With the help of Cimaroons, escaped slaves living as small tribes in the jungle, Manco’s troops established a number of hidden villages in Panama where they prepared to carry out their commando raids. Using information gathered by the Cimaroons, the warriors learned the routes and schedules and began their attacks. The early assaults were small-scale and cautious, netting little in the way of treasure, but teaching the rebels a great deal about Spanish arms and tactics. They would strike quickly and just as quickly flee with what they could carry to their forest redoubts, far from where the Spanish would pursue them. Soon, however, they were attacking the larger mule trains the Spanish sent across the isthmus, wending caravans of three hundred or more animals laden with bullion from the newly opened mines at Potosi and Huancavelica.
Back in Peru, Manco Capac’s rebellion against Pizarro ended with his assassination. His son Sayri Tupac became ruler, and the Inca warriors in Panama continued to raid the mule trains. Sayri was poisoned in 1561, and still the raids continued. Isolated in the Panamanian jungle, the band of warriors didn’t know that their once mighty empire was dying by degrees.

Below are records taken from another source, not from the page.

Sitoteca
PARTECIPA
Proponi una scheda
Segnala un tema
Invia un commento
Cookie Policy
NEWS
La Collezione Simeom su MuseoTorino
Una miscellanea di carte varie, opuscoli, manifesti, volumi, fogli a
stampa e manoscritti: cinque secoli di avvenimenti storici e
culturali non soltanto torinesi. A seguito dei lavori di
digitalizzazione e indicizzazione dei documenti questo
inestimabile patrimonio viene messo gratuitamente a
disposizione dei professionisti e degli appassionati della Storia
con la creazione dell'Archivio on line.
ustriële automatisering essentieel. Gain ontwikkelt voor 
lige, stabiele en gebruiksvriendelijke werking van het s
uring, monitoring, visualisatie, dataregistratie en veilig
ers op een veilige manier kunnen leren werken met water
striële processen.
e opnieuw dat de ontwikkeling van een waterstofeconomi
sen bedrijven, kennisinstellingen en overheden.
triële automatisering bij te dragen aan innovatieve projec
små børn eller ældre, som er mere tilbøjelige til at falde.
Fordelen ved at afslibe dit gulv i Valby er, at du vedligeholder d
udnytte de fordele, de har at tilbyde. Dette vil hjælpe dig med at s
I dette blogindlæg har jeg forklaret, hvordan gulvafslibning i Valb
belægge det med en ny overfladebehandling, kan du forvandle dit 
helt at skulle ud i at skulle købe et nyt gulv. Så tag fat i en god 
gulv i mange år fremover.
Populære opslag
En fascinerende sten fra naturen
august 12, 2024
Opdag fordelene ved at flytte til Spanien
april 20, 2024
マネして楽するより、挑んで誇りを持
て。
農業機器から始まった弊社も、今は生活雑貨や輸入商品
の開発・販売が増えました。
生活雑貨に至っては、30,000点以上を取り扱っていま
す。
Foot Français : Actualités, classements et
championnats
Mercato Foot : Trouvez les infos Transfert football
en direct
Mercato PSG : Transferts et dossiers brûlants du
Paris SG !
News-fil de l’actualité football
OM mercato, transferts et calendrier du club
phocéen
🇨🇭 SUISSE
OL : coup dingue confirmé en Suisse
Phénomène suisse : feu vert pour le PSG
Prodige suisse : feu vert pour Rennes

They interbred with Cimaroon women, creating new generations of rebels to maintain their harassment of the caravans. In 1572, the last Inca revolt in Peru, led by another of Manco Capac’s sons, Tupac Amaru, ended with his beheading in Cuzco. What followed was two hundred uninterrupted years of colonial rule by the Spanish, and for much of that time they shipped the riches of the New World back to the Old through Panama. And all that time the descendents of Manco’s original band of soldiers continued to plunder the mule trains.

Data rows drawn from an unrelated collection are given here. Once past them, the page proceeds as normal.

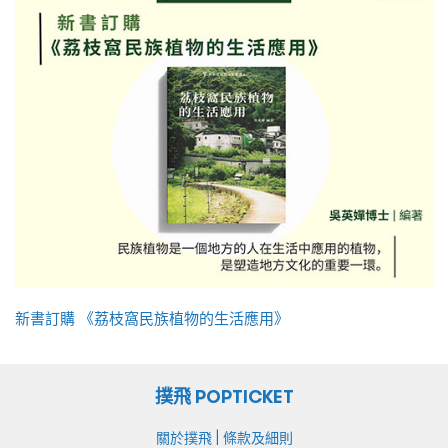
新書訂購 《荔枝窩民族植物的生活應用》
撲飛 POPTICKET
|
關於撲飛
條款及細則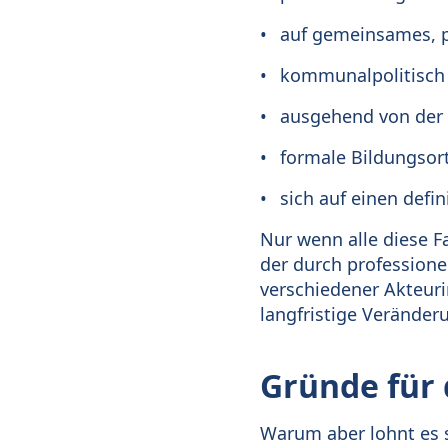
auf gemeinsames, p
kommunalpolitisch 
ausgehend von der 
formale Bildungsor
sich auf einen defi
Nur wenn alle diese Fa
der durch professione
verschiedener Akteur
langfristige Veränder
Gründe für
Warum aber lohnt es s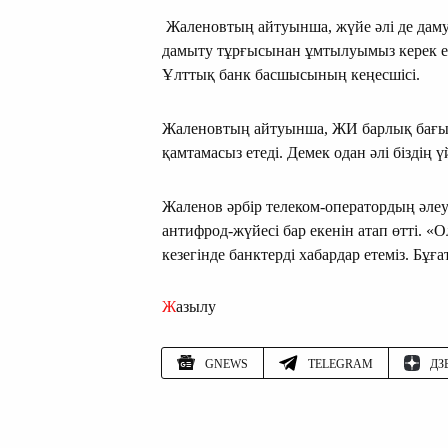
Жаленовтың айтуынша, жүйе әлі де дамуд
дамыту тұрғысынан ұмтылуымыз керек 
Ұлттық банк басшысының кеңесшісі.
Жаленовтың айтуынша, ЖИ барлық бағыт
қамтамасыз етеді. Демек одан әлі біздің 
Жаленов әрбір телеком-оператордың әлеуе
антифрод-жүйесі бар екенін атап өтті. «Ол
кезегінде банктерді хабардар етеміз. Бұғ
Жазылу
GNEWS
TELEGRAM
ДЗ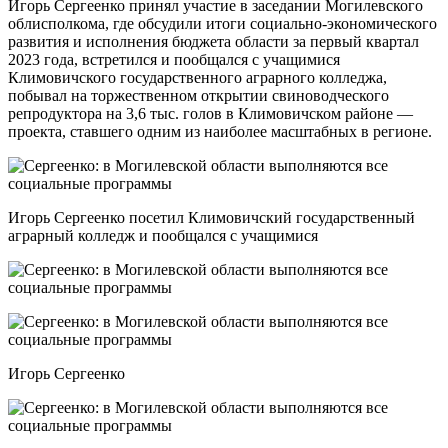
Игорь Сергеенко принял участие в заседании Могилевского
облисполкома, где обсудили итоги социально-экономического
развития и исполнения бюджета области за первый квартал
2023 года, встретился и пообщался с учащимися
Климовичского государственного аграрного колледжа,
побывал на торжественном открытии свиноводческого
репродуктора на 3,6 тыс. голов в Климовичском районе —
проекта, ставшего одним из наиболее масштабных в регионе.
Игорь Сергеенко посетил Климовичский государственный
аграрный колледж и пообщался с учащимися
Игорь Сергеенко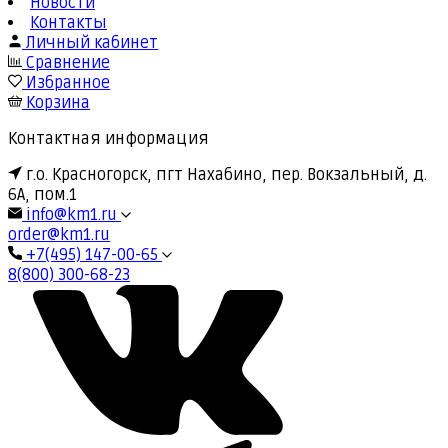
Новости
Контакты
Личный кабинет
Сравнение
Избранное
Корзина
Контактная информация
г.о. Красногорск, пгт Нахабино, пер. Вокзальный, д.
6А, пом.1
info@km1.ru
order@km1.ru
+7(495) 147-00-65
8(800) 300-68-23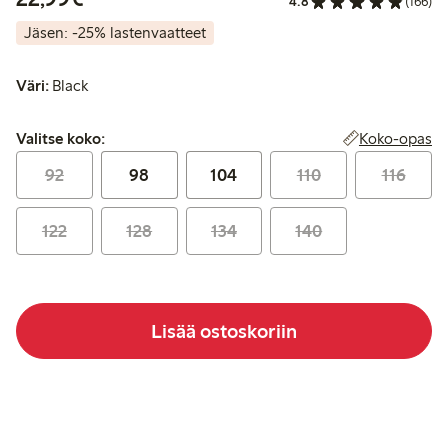
4.8
(166)
Jäsen: -25% lastenvaatteet
Väri:
Black
Valitse koko:
Koko-opas
Valitse koko:
92
98
104
110
116
122
128
134
140
Lisää ostoskoriin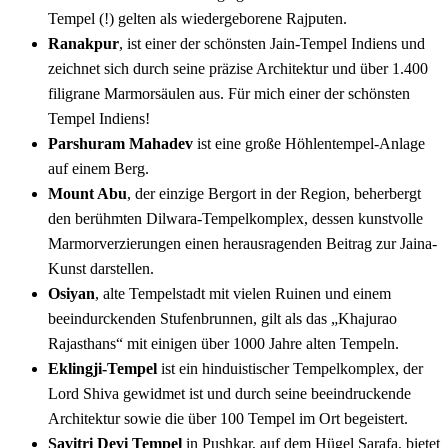
Tempel (!) gelten als wiedergeborene Rajputen.
Ranakpur
, ist einer der schönsten Jain-Tempel Indiens und
zeichnet sich durch seine präzise Architektur und über 1.400
filigrane Marmorsäulen aus. Für mich einer der schönsten
Tempel Indiens!
Parshuram Mahadev
ist eine große Höhlentempel-Anlage
auf einem Berg.
Mount Abu
, der einzige Bergort in der Region, beherbergt
den berühmten Dilwara-Tempelkomplex, dessen kunstvolle
Marmorverzierungen einen herausragenden Beitrag zur Jaina-
Kunst darstellen.
Osiyan
, alte Tempelstadt mit vielen Ruinen und einem
beeindurckenden Stufenbrunnen, gilt als das „Khajurao
Rajasthans“ mit einigen über 1000 Jahre alten Tempeln.
Eklingji-Tempel
ist ein hinduistischer Tempelkomplex, der
Lord Shiva gewidmet ist und durch seine beeindruckende
Architektur sowie die über 100 Tempel im Ort begeistert.
Savitri Devi Tempel
in Pushkar, auf dem Hügel Sarafa, bietet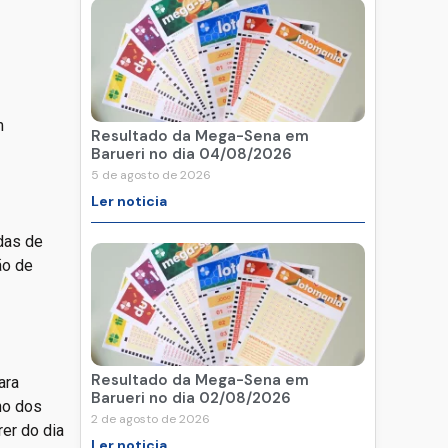
m
Resultado da Mega-Sena em
Barueri no dia 04/08/2026
5 de agosto de 2026
Ler noticia
das de
ão de
Resultado da Mega-Sena em
ara
Barueri no dia 02/08/2026
no dos
2 de agosto de 2026
er do dia
Ler noticia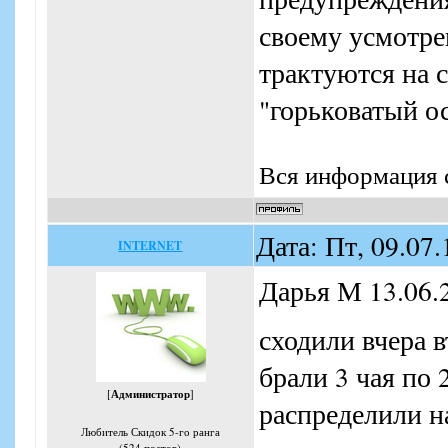
своему усмотрен
трактуются на с
"горьковатый о
Вся информация с
Дата: Пт, 09.07
INTERNET
Дарья М 13.06.
сходили вчера в
брали 3 чая по 2
[
Администратор
]
распределили на
Любитель Скидок 5-го ранга
(524 постов)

While the attacks by pirates such as Henry Morgan and Francis Drake against the Spanish strongholds of Nombres de Dios and Panama City were better known, the secret raids by Incas long cut off from their homeland amassed fortunes far beyond the dreams of even the most bloodthirsty privateers. An estimated billion dollars in silver from just one mine in Bolivia was transported on the King’s Highway, and nearly every shipment across the isthmus was attacked by the rebels. Untold tons of silver and gold and millions of carats of Colombian emeralds were hijacked from the caravans and cached someplace in the Panamanian jungle.
Gary Barber, like others who’d followed the legend, believed the hoard, stolen once from the Incas and once by them, to be worth hundreds of millions if not billions of dollars in today’s market.
The problem, of course, was that there exists no actual proof that these raids ever took place. Journal entries written at the time were sketchy at best and much of what was known came second- and often thirdhand. Most scholars discounted the idea of a tribe of Incas living in the Panamanian jungle for two hundred years. They felt the tales were merely cover stories told by conquistadors who stole from their own mule trains to avoid turning over the loot to the Spanish crown. Because nothing of the Incas had ever been found, and certainly no trace of a fabulous treasure had ever turned up, they believed the legend likely grew from a single documented Cimaroon raid. This tale was then embellished to hide a systematic looting by the Spanish of their own royal caravans.